◆ **Entries shown**:
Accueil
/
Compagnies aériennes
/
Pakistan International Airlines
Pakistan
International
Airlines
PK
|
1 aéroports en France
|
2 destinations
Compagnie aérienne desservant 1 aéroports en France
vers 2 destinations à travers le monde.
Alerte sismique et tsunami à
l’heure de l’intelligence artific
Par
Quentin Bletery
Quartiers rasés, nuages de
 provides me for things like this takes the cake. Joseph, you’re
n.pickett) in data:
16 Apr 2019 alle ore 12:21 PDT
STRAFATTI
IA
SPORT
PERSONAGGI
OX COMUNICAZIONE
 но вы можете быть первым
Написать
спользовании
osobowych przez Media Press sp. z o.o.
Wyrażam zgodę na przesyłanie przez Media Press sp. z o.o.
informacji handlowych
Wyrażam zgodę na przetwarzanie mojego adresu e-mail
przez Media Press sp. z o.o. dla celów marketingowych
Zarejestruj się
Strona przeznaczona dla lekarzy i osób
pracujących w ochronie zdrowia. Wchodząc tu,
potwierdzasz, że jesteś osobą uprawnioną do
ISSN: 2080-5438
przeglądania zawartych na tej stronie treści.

* * *

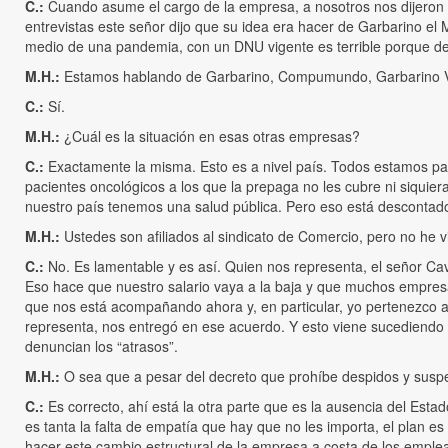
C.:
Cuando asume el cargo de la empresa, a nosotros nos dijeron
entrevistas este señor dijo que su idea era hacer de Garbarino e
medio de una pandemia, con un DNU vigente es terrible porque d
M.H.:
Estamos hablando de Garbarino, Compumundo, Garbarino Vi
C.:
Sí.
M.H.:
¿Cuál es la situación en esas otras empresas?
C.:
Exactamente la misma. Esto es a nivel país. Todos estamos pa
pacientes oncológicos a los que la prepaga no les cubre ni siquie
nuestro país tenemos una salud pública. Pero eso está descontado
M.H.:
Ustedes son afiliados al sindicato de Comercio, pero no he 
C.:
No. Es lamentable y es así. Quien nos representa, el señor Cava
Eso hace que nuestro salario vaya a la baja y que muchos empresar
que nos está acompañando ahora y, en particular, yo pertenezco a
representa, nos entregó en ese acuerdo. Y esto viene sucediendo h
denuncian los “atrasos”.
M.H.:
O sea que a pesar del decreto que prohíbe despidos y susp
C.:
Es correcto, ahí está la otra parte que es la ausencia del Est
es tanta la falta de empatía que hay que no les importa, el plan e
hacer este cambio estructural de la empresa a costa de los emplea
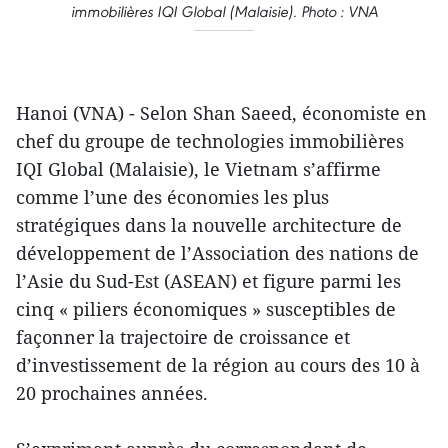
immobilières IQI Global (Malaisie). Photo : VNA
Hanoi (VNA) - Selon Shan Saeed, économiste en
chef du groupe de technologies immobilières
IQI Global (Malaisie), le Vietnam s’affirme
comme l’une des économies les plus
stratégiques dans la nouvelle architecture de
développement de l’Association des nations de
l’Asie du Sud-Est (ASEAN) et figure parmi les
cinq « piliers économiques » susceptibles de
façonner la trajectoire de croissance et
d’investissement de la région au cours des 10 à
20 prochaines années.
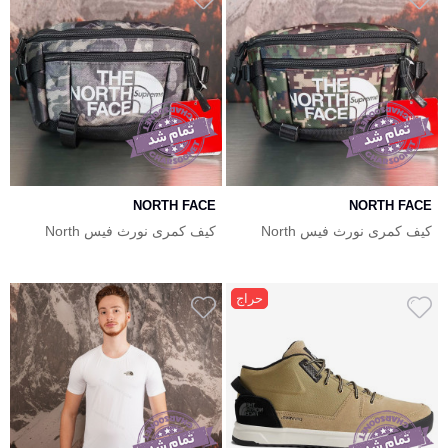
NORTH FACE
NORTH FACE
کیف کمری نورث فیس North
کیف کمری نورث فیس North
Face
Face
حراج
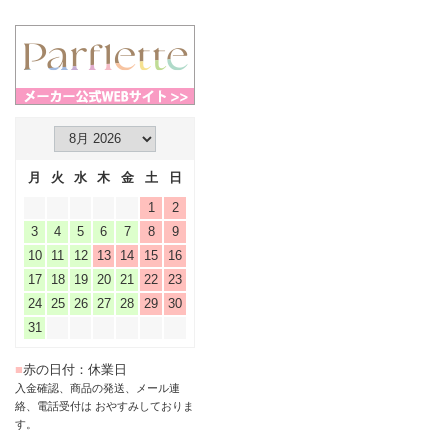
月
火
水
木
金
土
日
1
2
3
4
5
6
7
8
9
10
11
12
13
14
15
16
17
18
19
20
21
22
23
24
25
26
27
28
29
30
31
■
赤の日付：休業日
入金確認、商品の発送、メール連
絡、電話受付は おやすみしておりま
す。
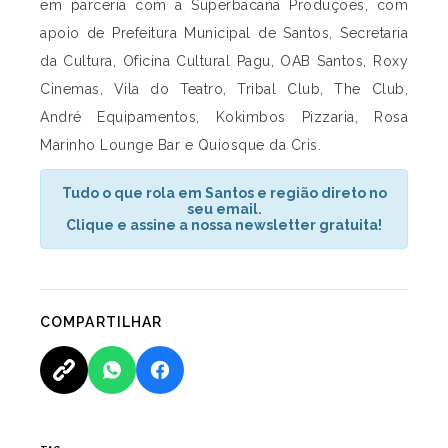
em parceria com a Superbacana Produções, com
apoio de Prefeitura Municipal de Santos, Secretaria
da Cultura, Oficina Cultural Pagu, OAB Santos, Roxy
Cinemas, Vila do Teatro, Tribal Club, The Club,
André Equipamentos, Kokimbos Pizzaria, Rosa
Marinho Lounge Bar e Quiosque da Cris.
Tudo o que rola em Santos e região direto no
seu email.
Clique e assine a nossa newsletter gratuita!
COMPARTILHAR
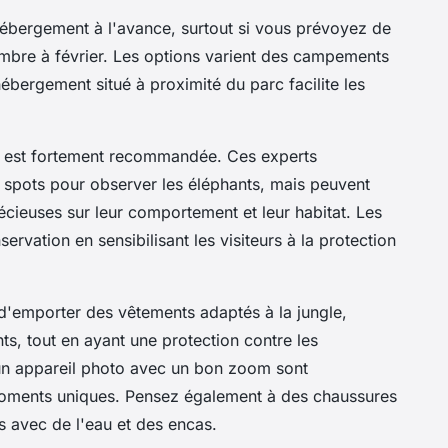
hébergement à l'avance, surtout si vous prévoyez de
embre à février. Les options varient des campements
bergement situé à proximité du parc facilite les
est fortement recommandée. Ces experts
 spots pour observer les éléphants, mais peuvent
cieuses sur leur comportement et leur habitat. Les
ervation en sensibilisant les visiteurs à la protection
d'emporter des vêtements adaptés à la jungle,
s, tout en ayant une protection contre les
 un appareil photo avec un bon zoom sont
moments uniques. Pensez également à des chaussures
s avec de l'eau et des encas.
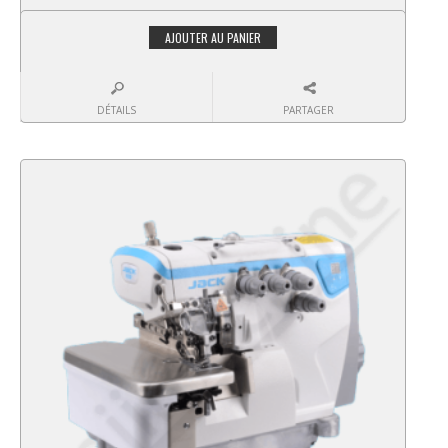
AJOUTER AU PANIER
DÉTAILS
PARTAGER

* * *

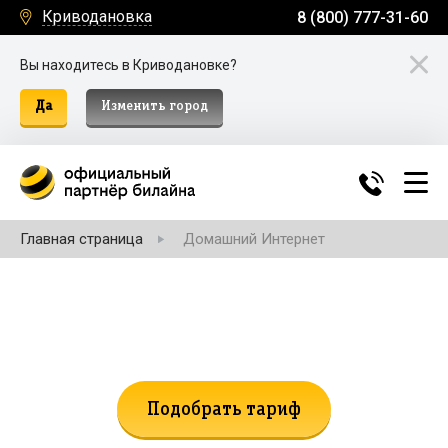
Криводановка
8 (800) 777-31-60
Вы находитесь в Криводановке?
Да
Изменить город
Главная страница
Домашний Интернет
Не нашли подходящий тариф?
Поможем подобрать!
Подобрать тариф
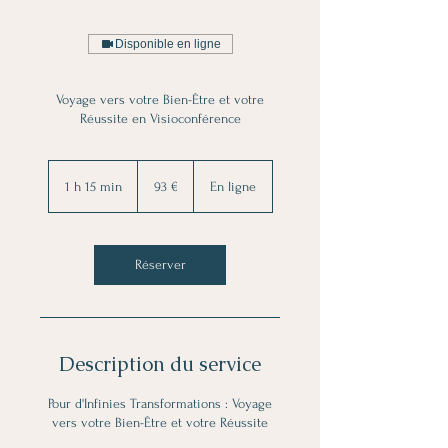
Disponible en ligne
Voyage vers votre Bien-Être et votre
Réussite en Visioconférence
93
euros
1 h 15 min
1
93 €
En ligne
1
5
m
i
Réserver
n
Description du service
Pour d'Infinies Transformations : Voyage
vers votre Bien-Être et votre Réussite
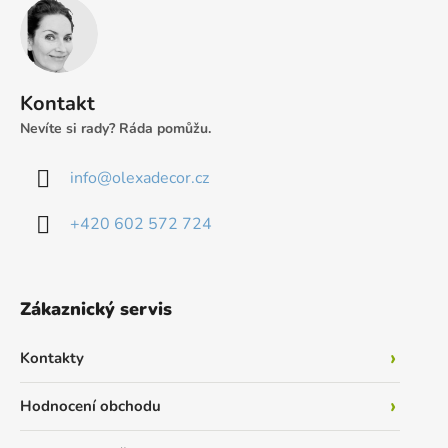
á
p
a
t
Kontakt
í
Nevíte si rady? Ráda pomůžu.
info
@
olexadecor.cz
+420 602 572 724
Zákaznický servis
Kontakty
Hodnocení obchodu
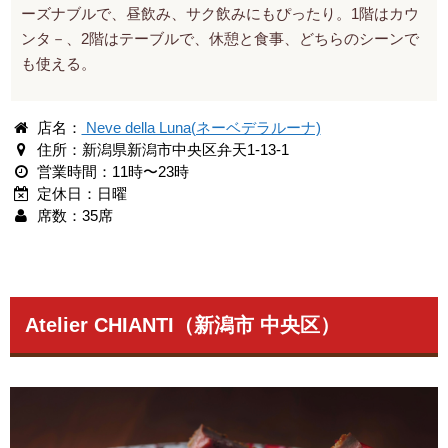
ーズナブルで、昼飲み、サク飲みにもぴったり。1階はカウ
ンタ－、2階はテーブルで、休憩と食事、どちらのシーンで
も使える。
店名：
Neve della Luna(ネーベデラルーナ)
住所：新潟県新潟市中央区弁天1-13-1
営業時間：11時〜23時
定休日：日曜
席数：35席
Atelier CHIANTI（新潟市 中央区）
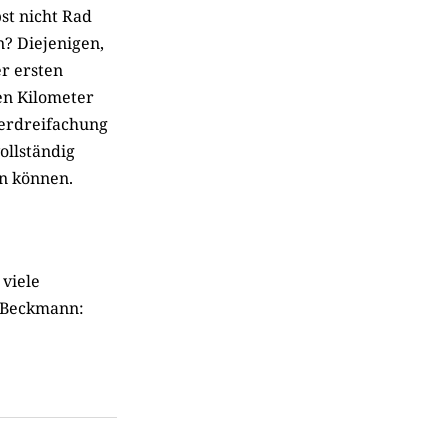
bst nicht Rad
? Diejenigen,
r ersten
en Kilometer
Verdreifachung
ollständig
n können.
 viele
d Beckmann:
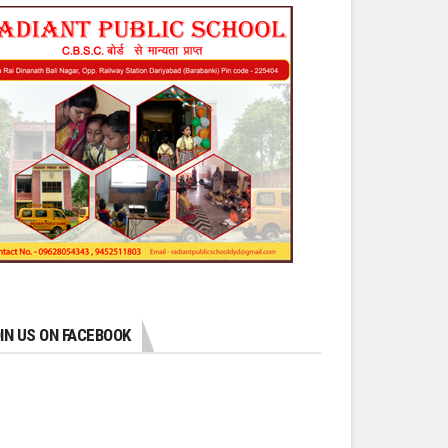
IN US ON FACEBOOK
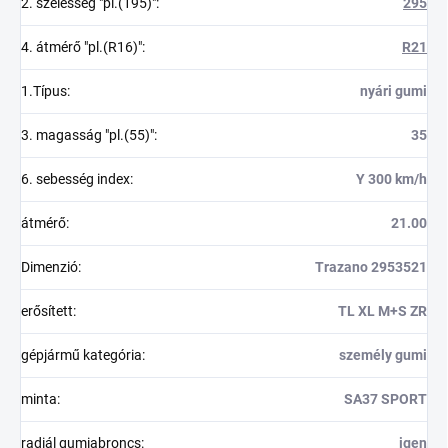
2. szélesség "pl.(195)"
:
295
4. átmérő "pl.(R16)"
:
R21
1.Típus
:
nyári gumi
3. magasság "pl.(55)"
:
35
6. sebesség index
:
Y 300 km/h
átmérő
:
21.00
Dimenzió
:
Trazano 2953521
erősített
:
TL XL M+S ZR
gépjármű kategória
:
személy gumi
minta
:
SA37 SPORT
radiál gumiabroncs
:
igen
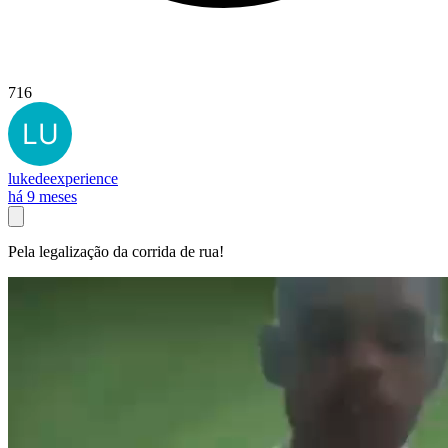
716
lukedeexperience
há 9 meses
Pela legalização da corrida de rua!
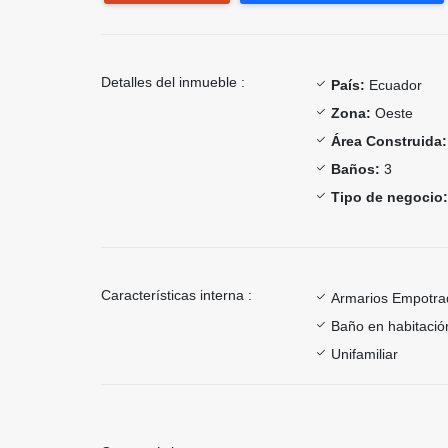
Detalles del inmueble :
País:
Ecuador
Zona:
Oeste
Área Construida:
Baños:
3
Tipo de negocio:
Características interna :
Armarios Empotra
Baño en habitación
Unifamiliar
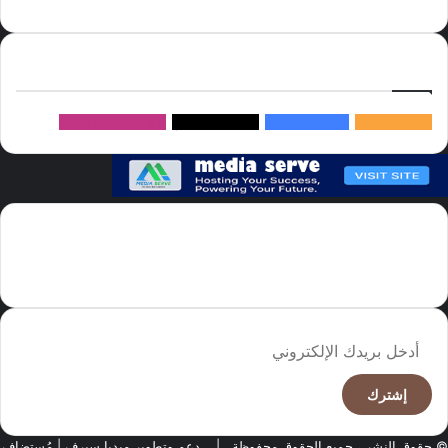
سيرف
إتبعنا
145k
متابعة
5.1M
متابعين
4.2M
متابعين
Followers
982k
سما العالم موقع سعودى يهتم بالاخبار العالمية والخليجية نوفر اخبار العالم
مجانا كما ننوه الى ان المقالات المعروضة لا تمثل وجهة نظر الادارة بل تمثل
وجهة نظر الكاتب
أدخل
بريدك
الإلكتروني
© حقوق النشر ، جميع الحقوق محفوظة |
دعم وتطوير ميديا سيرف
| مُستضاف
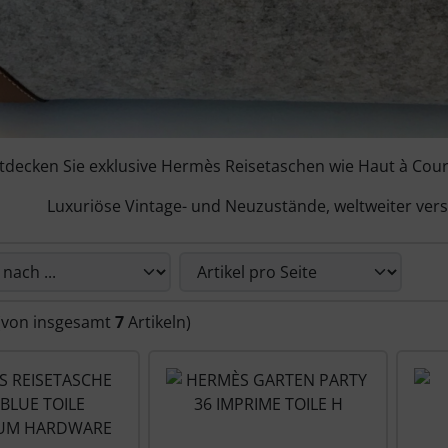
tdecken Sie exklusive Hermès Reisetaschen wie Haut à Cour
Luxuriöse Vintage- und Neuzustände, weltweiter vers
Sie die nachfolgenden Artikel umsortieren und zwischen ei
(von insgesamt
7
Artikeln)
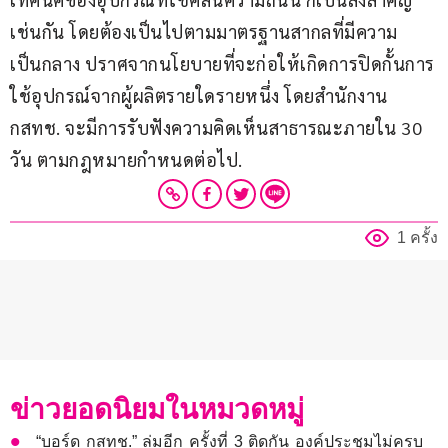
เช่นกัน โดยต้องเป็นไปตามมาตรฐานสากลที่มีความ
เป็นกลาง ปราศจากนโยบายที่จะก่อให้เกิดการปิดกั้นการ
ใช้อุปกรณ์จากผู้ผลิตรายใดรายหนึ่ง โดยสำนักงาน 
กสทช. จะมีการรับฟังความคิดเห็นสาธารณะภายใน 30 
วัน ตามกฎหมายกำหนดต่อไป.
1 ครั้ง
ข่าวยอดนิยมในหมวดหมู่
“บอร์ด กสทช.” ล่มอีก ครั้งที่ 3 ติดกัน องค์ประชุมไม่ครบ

◆ **What you should do**:
Lines that contain the string "Voyage" should be copied from the material above.

◆ **Answer**:
Voyage vers votre Bien-Être et votre
Pour d'Infinies Transformations : Voyage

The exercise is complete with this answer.